■ WORK ORDER: A faithful, complete copy of the entries below is required, with images removed.

Page-level text extractions
◆ ◆ ◆
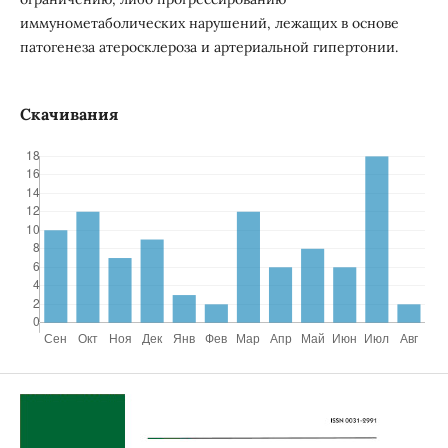
иммунометаболических нарушений, лежащих в основе
патогенеза атеросклероза и артериальной гипертонии.
Скачивания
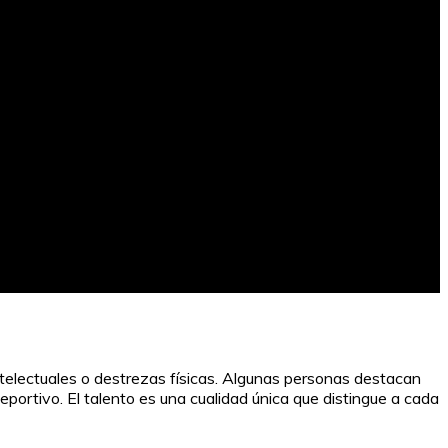
ntelectuales o destrezas físicas. Algunas personas destacan
deportivo. El talento es una cualidad única que distingue a cada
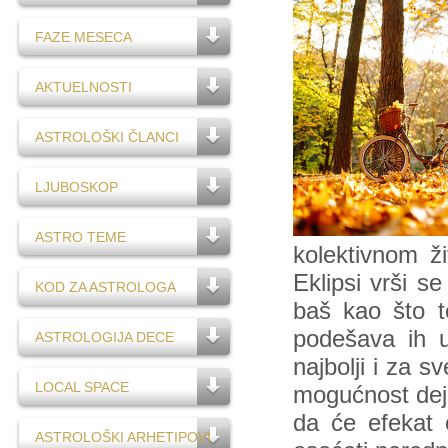
FAZE MESECA
AKTUELNOSTI
ASTROLOŠKI ČLANCI
LJUBOSKOP
ASTRO TEME
kolektivnom 
Eklipsi vrši s
KOD ZA ASTROLOGA
baš kao što t
podešava ih u
ASTROLOGIJA DECE
najbolji i za s
LOCAL SPACE
mogućnost dej
da će efekat o
ASTROLOŠKI ARHETIPOVI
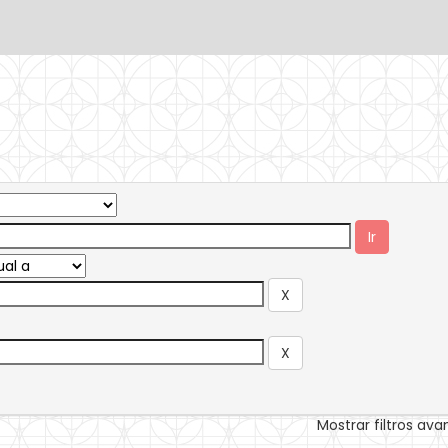
Mostrar filtros av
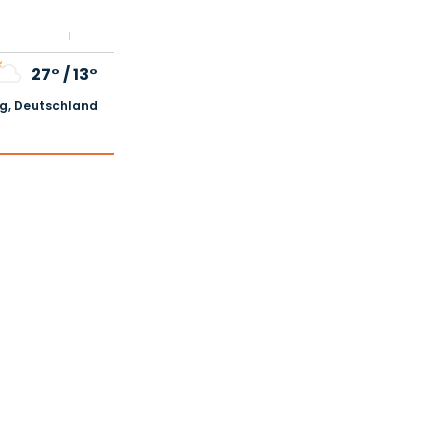
27°
/
13°
, Deutschland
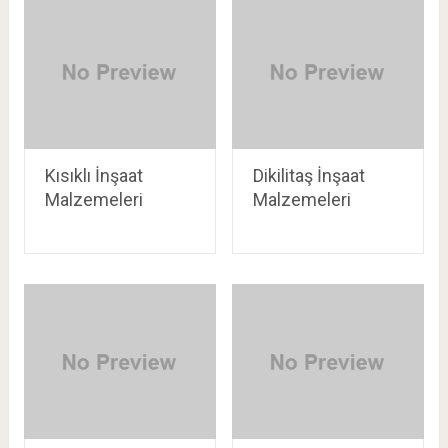
Kısıklı İnşaat
Dikilitaş İnşaat
Malzemeleri
Malzemeleri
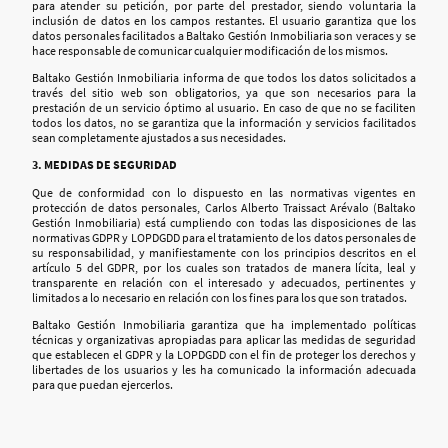
para atender su petición, por parte del prestador, siendo voluntaria la
inclusión de datos en los campos restantes. El usuario garantiza que los
datos personales facilitados a Baltako Gestión Inmobiliaria son veraces y se
hace responsable de comunicar cualquier modificación de los mismos.
Baltako Gestión Inmobiliaria informa de que todos los datos solicitados a
través del sitio web son obligatorios, ya que son necesarios para la
prestación de un servicio óptimo al usuario. En caso de que no se faciliten
todos los datos, no se garantiza que la información y servicios facilitados
sean completamente ajustados a sus necesidades.
3. MEDIDAS DE SEGURIDAD
Que de conformidad con lo dispuesto en las normativas vigentes en
protección de datos personales, Carlos Alberto Traissact Arévalo (Baltako
Gestión Inmobiliaria) está cumpliendo con todas las disposiciones de las
normativas GDPR y LOPDGDD para el tratamiento de los datos personales de
su responsabilidad, y manifiestamente con los principios descritos en el
artículo 5 del GDPR, por los cuales son tratados de manera lícita, leal y
transparente en relación con el interesado y adecuados, pertinentes y
limitados a lo necesario en relación con los fines para los que son tratados.
Baltako Gestión Inmobiliaria garantiza que ha implementado políticas
técnicas y organizativas apropiadas para aplicar las medidas de seguridad
que establecen el GDPR y la LOPDGDD con el fin de proteger los derechos y
libertades de los usuarios y les ha comunicado la información adecuada
para que puedan ejercerlos.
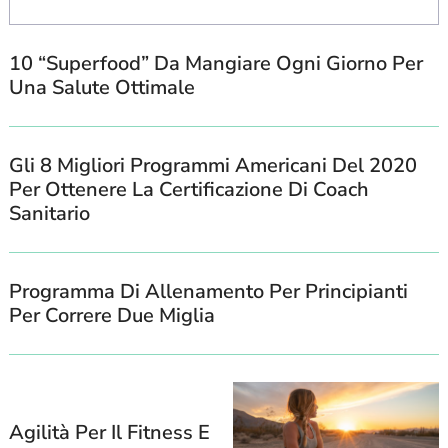
10 “Superfood” Da Mangiare Ogni Giorno Per
Una Salute Ottimale
Search
For:
Gli 8 Migliori Programmi Americani Del 2020
Per Ottenere La Certificazione Di Coach
Sanitario
Programma Di Allenamento Per Principianti
Per Correre Due Miglia
Agilità Per Il Fitness E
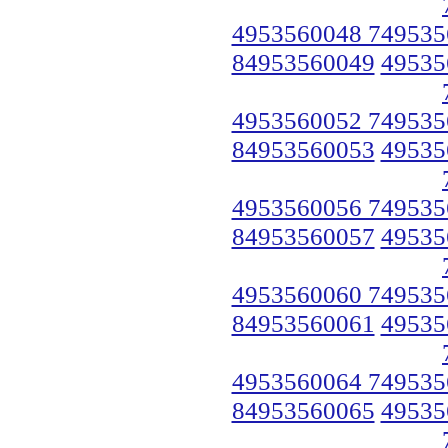
4953560048 749535
84953560049
49535
4953560052 749535
84953560053
49535
4953560056 749535
84953560057
49535
4953560060 749535
84953560061
49535
4953560064 749535
84953560065
49535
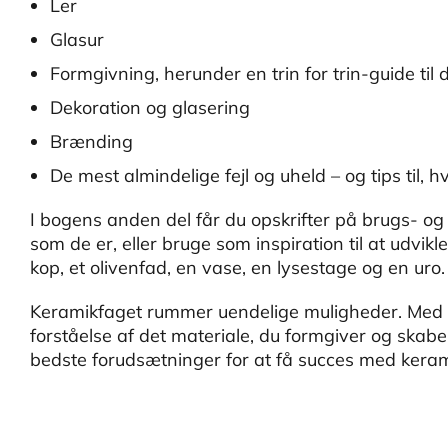
Ler
Glasur
Formgivning, herunder en trin for trin-guide til 
Dekoration og glasering
Brænding
De mest almindelige fejl og uheld – og tips til,
I bogens anden del får du opskrifter på brugs- og 
som de er, eller bruge som inspiration til at udvikl
kop, et olivenfad, en vase, en lysestage og en uro.
Keramikfaget rummer uendelige muligheder. Med
forståelse af det materiale, du formgiver og skab
bedste forudsætninger for at få succes med kera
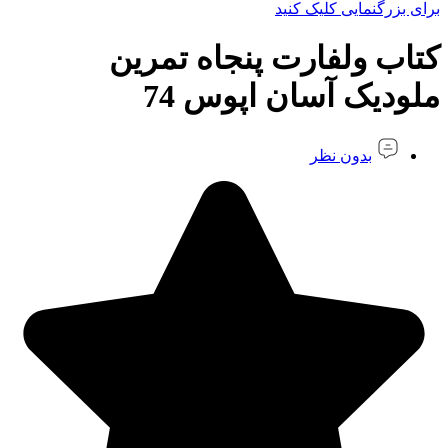
برای بزرگنمایی کلیک کنید
کتاب ولفارت پنجاه تمرین
ملودیک آسان اپوس 74
بدون نظر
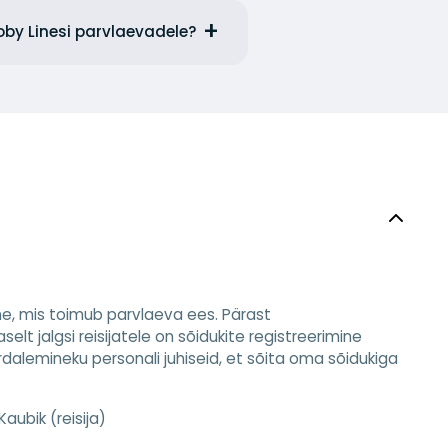
Moby Linesi parvlaevadele?
mine, mis toimub parvlaeva ees. Pärast
elt jalgsi reisijatele on sõidukite registreerimine
ardalemineku personali juhiseid, et sõita oma sõidukiga
Kaubik (reisija)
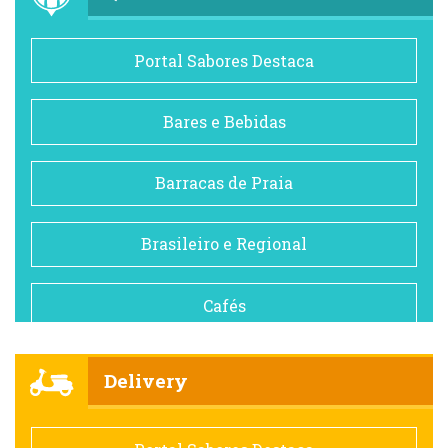
Portal Sabores Destaca
Bares e Bebidas
Barracas de Praia
Brasileiro e Regional
Cafés
Churrascarias
Delivery
Comida saudável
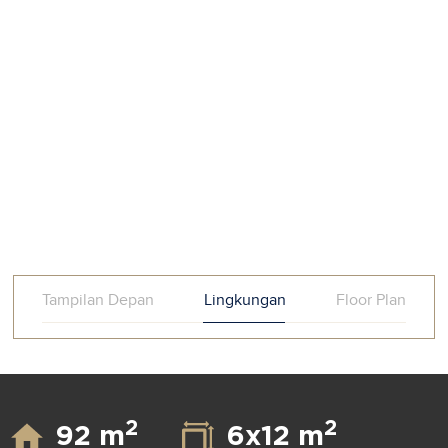
Tampilan Depan
Lingkungan
Floor Plan
2
2
92 m
6x12 m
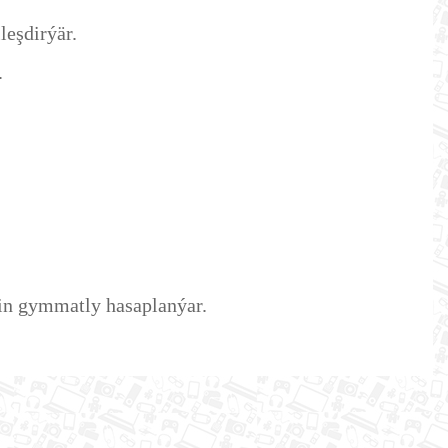
leşdirýär.
.
çin gymmatly hasaplanýar.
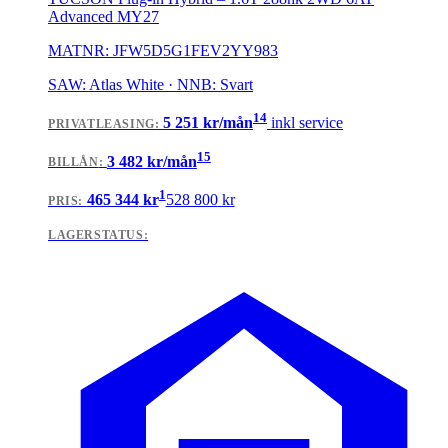
Advanced MY27
MATNR:
JFW5D5G1FEV2YY983
SAW: Atlas White · NNB: Svart
14
5 251
kr/mån
inkl service
PRIVATLEASING
:
15
3 482
kr/mån
BILLÅN
:
1
465 344
kr
528 800
kr
PRIS:
LAGERSTATUS:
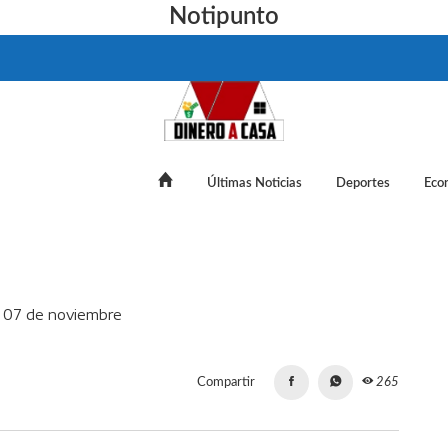
Notipunto
Últimas Noticias
Deportes
Eco
 cuánto cotiza este jueves 07 de noviembre
Compartir
265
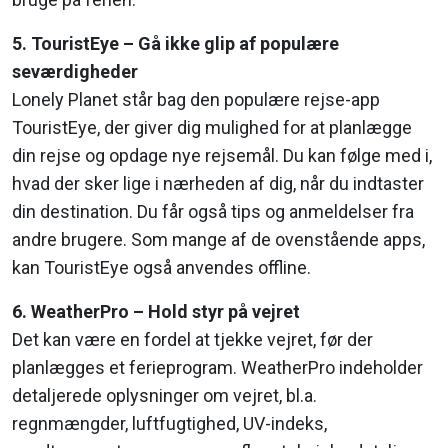
5. TouristEye – Gå ikke glip af populære
seværdigheder
Lonely Planet står bag den populære rejse-app
TouristEye, der giver dig mulighed for at planlægge
din rejse og opdage nye rejsemål. Du kan følge med i,
hvad der sker lige i nærheden af dig, når du indtaster
din destination. Du får også tips og anmeldelser fra
andre brugere. Som mange af de ovenstående apps,
kan TouristEye også anvendes offline.
6. WeatherPro – Hold styr på vejret
Det kan være en fordel at tjekke vejret, før der
planlægges et ferieprogram. WeatherPro indeholder
detaljerede oplysninger om vejret, bl.a.
regnmængder, luftfugtighed, UV-indeks,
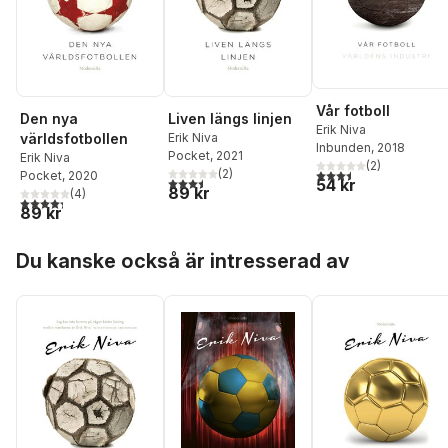
Vår fotboll
Den nya
Liven längs linjen
Erik Niva
världsfotbollen
Erik Niva
Inbunden
, 2018
Pocket
, 2021
Erik Niva
(
2
)
3,5
utav 5 stjärnor. Tota
(
2
)
Pocket
, 2020
3,5
utav 5 stjärnor. Totalt antal röster:
54 kr
89 kr
(
4
)
4,3
utav 5 stjärnor. Totalt antal röster:
89 kr
Hoppa över listan
Du kanske också är intresserad av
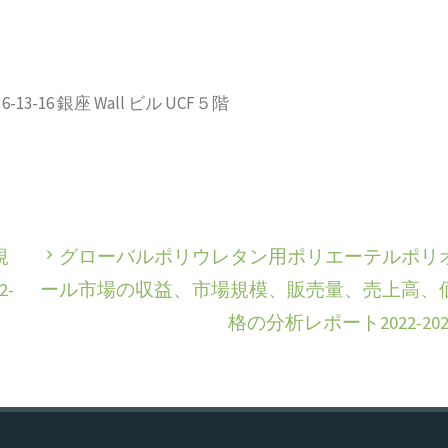
-16 銀座 Wall ビル UCF５階
規
グローバルポリウレタン用ポリエーテルポリ
-
ール市場の収益、市場規模、販売量、売上高、
格の分析レポート2022-202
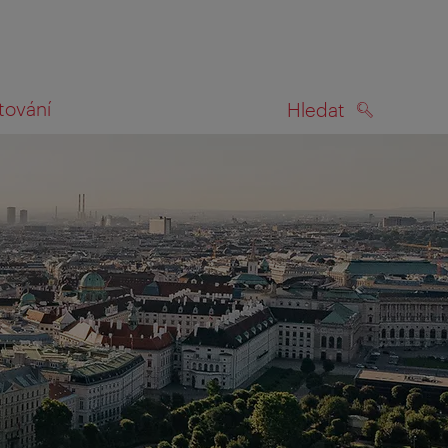
tování
Hledat
HLEDAT
na mapě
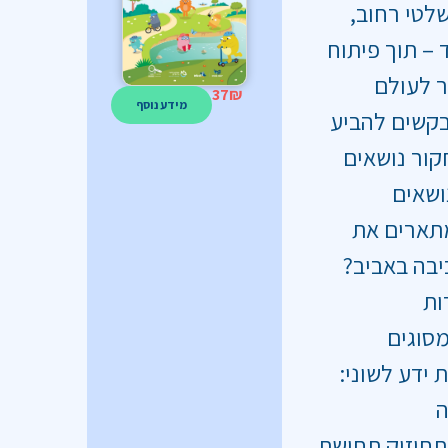
לטי רחוב,
 – תוך פיתוח
ר לעולם
37
₪
מידע נוסף
בקשים להביע
קור נושאים
ושאים
מתארים את
יבה באביב?
ות
מסוגים
ידע לשוני:
ה
תחיזוק תחושת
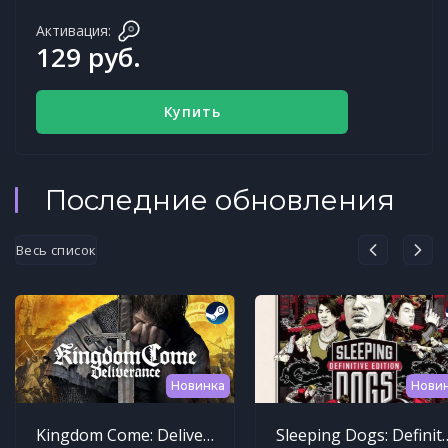
Активация:
129 руб.
Купить
Последние обновления
Весь список
Новинка
Нови
Kingdom Come: Deliverance
Sleeping Dogs: Def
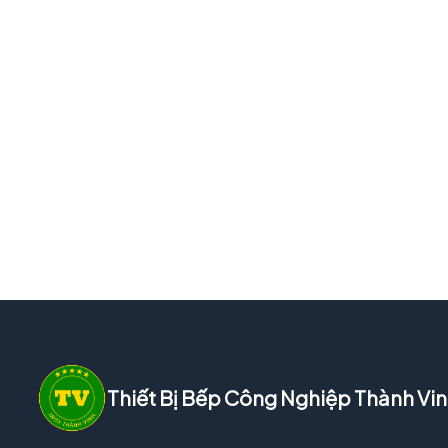
Thiết Bị Bếp Công Nghiệp Thành Vi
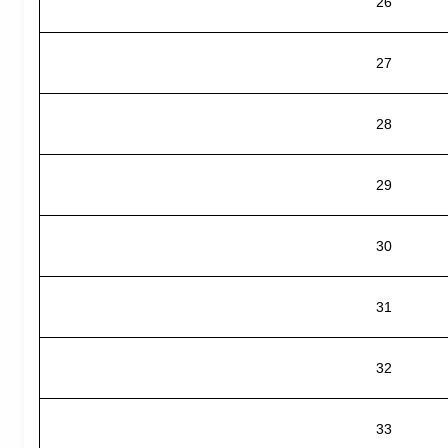
26
27
28
29
30
31
32
33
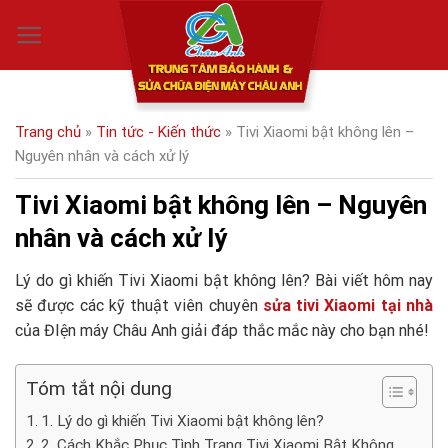
Skip
0
to
content
Trang chủ
»
Tin tức - Kiến thức
»
Tivi Xiaomi bật không lên –
Nguyên nhân và cách xử lý
Tivi Xiaomi bật không lên – Nguyên
nhân và cách xử lý
Lý do gì khiến Tivi Xiaomi bật không lên? Bài viết hôm nay
sẽ được các kỹ thuật viên chuyên
sửa tivi Xiaomi tại nhà
của ĐIện máy Châu Anh giải đáp thắc mắc này cho bạn nhé!
Tóm tắt nội dung
1. Lý do gì khiến Tivi Xiaomi bật không lên?
2. Cách Khắc Phục Tình Trạng Tivi Xiaomi Bật Không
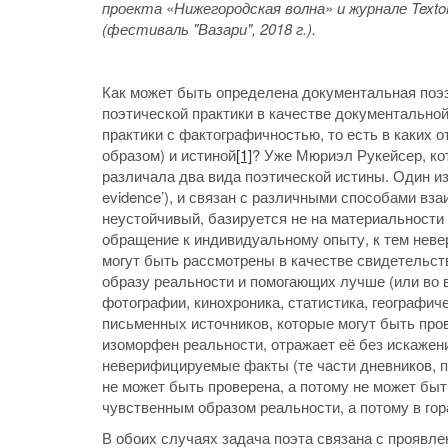
проекта
«
Нижегородская волна
»
и журнале Text
(фестиваль "Вазари", 2018 г.).
Как может быть определена документальная поэз
поэтической практики в качестве документальной
практики с фактографичностью, то есть в каких 
образом) и истиной
[1]
? Уже Мюриэл Рукейсер, ко
различала два вида поэтической истины. Один из 
evidence’), и связан с различными способами вза
неустойчивый, базируется не на материальности 
обращение к индивидуальному опыту, к тем невери
могут быть рассмотрены в качестве свидетельст
образу реальности и помогающих лучше (или во в
фотографии, кинохроника, статистика, географич
письменных источников, которые могут быть про
изоморфен реальности, отражает её без искажен
неверифицируемые факты (те части дневников, п
не может быть проверена, а потому не может бы
чувственным образом реальности, а потому в го
В обоих случаях задача поэта связана с проявле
◆ ◆ ◆
■ YOUR RESPONSE:
иммунометаболических нарушений, лежащих в основе
патогенеза атеросклероза и артериальной гипертонии.
Скачивания
ntelectuales o destrezas físicas. Algunas personas destacan
deportivo. El talento es una cualidad única que distingue a cada
FAZE MESECA
AKTUELNOSTI
ASTROLOŠKI ČLANCI
LJUBOSKOP
ASTRO TEME
kolektivnom 
Eklipsi vrši s
KOD ZA ASTROLOGA
baš kao što t
podešava ih u
ASTROLOGIJA DECE
najbolji i za s
LOCAL SPACE
mogućnost dej
da će efekat o
ASTROLOŠKI ARHETIPOVI
Mostrar filtros av
27°
/
13°
, Deutschland
Kısıklı İnşaat
Dikilitaş İnşaat
Malzemeleri
Malzemeleri
para atender su petición, por parte del prestador, siendo voluntaria la
inclusión de datos en los campos restantes. El usuario garantiza que los
datos personales facilitados a Baltako Gestión Inmobiliaria son veraces y se
hace responsable de comunicar cualquier modificación de los mismos.
Baltako Gestión Inmobiliaria informa de que todos los datos solicitados a
través del sitio web son obligatorios, ya que son necesarios para la
prestación de un servicio óptimo al usuario. En caso de que no se faciliten
todos los datos, no se garantiza que la información y servicios facilitados
sean completamente ajustados a sus necesidades.
3. MEDIDAS DE SEGURIDAD
Que de conformidad con lo dispuesto en las normativas vigentes en
protección de datos personales, Carlos Alberto Traissact Arévalo (Baltako
Gestión Inmobiliaria) está cumpliendo con todas las disposiciones de las
normativas GDPR y LOPDGDD para el tratamiento de los datos personales de
su responsabilidad, y manifiestamente con los principios descritos en el
artículo 5 del GDPR, por los cuales son tratados de manera lícita, leal y
transparente en relación con el interesado y adecuados, pertinentes y
limitados a lo necesario en relación con los fines para los que son tratados.
Baltako Gestión Inmobiliaria garantiza que ha implementado políticas
técnicas y organizativas apropiadas para aplicar las medidas de seguridad
que establecen el GDPR y la LOPDGDD con el fin de proteger los derechos y
libertades de los usuarios y les ha comunicado la información adecuada
para que puedan ejercerlos.
10 “Superfood” Da Mangiare Ogni Giorno Per
Una Salute Ottimale
Search
For:
Gli 8 Migliori Programmi Americani Del 2020
Per Ottenere La Certificazione Di Coach
Sanitario
Programma Di Allenamento Per Principianti
Per Correre Due Miglia
Agilità Per Il Fitness E
4953560048 749535
84953560049
49535
4953560052 749535
84953560053
49535
4953560056 749535
84953560057
49535
4953560060 749535
84953560061
49535
4953560064 749535
84953560065
49535
Ler
Glasur
Formgivning, herunder en trin for trin-guide til 
Dekoration og glasering
Brænding
De mest almindelige fejl og uheld – og tips til,
I bogens anden del får du opskrifter på brugs- og 
som de er, eller bruge som inspiration til at udvikl
kop, et olivenfad, en vase, en lysestage og en uro.
Keramikfaget rummer uendelige muligheder. Med
forståelse af det materiale, du formgiver og skab
bedste forudsætninger for at få succes med kera
برای بزرگنمایی کلیک کنید
کتاب ولفارت پنجاه تمرین
ملودیک آسان اپوس 74
بدون نظر
Moby Linesi parvlaevadele?
mine, mis toimub parvlaeva ees. Pärast
elt jalgsi reisijatele on sõidukite registreerimine
ardalemineku personali juhiseid, et sõita oma sõidukiga
Kaubik (reisija)
Portal Sabores Destaca
Bares e Bebidas
Barracas de Praia
Brasileiro e Regional
Cafés
Churrascarias
Delivery
Comida saudável
Tampilan Depan
Lingkungan
Floor Plan
2
2
92 m
6x12 m
leşdirýär.
.
çin gymmatly hasaplanýar.
Advanced MY27
MATNR:
JFW5D5G1FEV2YY983
SAW: Atlas White · NNB: Svart
14
5 251
kr/mån
inkl service
PRIVATLEASING
:
15
3 482
kr/mån
BILLÅN
:
1
465 344
kr
528 800
kr
PRIS:
LAGERSTATUS:
Notipunto
Últimas Noticias
Deportes
Eco
 cuánto cotiza este jueves 07 de noviembre
Compartir
265
5. TouristEye – Gå ikke glip af populære
seværdigheder
Lonely Planet står bag den populære rejse-app
TouristEye, der giver dig mulighed for at planlægge
din rejse og opdage nye rejsemål. Du kan følge med i,
hvad der sker lige i nærheden af dig, når du indtaster
din destination. Du får også tips og anmeldelser fra
andre brugere. Som mange af de ovenstående apps,
kan TouristEye også anvendes offline.
6. WeatherPro – Hold styr på vejret
Det kan være en fordel at tjekke vejret, før der
planlægges et ferieprogram. WeatherPro indeholder
detaljerede oplysninger om vejret, bl.a.
regnmængder, luftfugtighed, UV-indeks,
Vår fotboll
Den nya
Liven längs linjen
Erik Niva
världsfotbollen
Erik Niva
Inbunden
, 2018
Pocket
, 2021
Erik Niva
(
2
)
3,5
utav 5 stjärnor. Tota
(
2
)
Pocket
, 2020
3,5
utav 5 stjärnor. Totalt antal röster:
54 kr
89 kr
(
4
)
4,3
utav 5 stjärnor. Totalt antal röster:
89 kr
Hoppa över listan
Du kanske också är intresserad av
-16 銀座 Wall ビル UCF５階
規
グローバルポリウレタン用ポリエーテルポリ
-
ール市場の収益、市場規模、販売量、売上高、
格の分析レポート2022-202
tování
Hledat
HLEDAT
na mapě
לטי רחוב,
 – תוך פיתוח
ר לעולם
37
₪
מידע נוסף
בקשים להביע
קור נושאים
ושאים
מתארים את
יבה באביב?
ות
מסוגים
ידע לשוני:
ה
תחיזוק תחושת
Активация:
129 руб.
Купить
Последние обновления
Весь список
Новинка
Нови
Kingdom Come: Deliverance
Sleeping Dogs: Def
Thiết Bị Bếp Công Nghiệp Thành Vi
26
27
28
29
30
31
32
33
Skip
0
to
content
Trang chủ
»
Tin tức - Kiến thức
»
Tivi Xiaomi bật không lên –
Nguyên nhân và cách xử lý
Tivi Xiaomi bật không lên – Nguyên
nhân và cách xử lý
Lý do gì khiến Tivi Xiaomi bật không lên? Bài viết hôm nay
sẽ được các kỹ thuật viên chuyên
sửa tivi Xiaomi tại nhà
của ĐIện máy Châu Anh giải đáp thắc mắc này cho bạn nhé!
Tóm tắt nội dung
1. Lý do gì khiến Tivi Xiaomi bật không lên?
2. Cách Khắc Phục Tình Trạng Tivi Xiaomi Bật Không
проекта
«
Нижегородская волна
»
и журнале Text
(фестиваль "Вазари", 2018 г.).
Как может быть определена документальная поэз
поэтической практики в качестве документальной
практики с фактографичностью, то есть в каких 
образом) и истиной
[1]
? Уже Мюриэл Рукейсер, ко
различала два вида поэтической истины. Один из 
evidence’), и связан с различными способами вза
неустойчивый, базируется не на материальности 
обращение к индивидуальному опыту, к тем невери
могут быть рассмотрены в качестве свидетельст
образу реальности и помогающих лучше (или во в
фотографии, кинохроника, статистика, географич
письменных источников, которые могут быть про
изоморфен реальности, отражает её без искажен
неверифицируемые факты (те части дневников, п
не может быть проверена, а потому не может бы
чувственным образом реальности, а потому в го
В обоих случаях задача поэта связана с проявле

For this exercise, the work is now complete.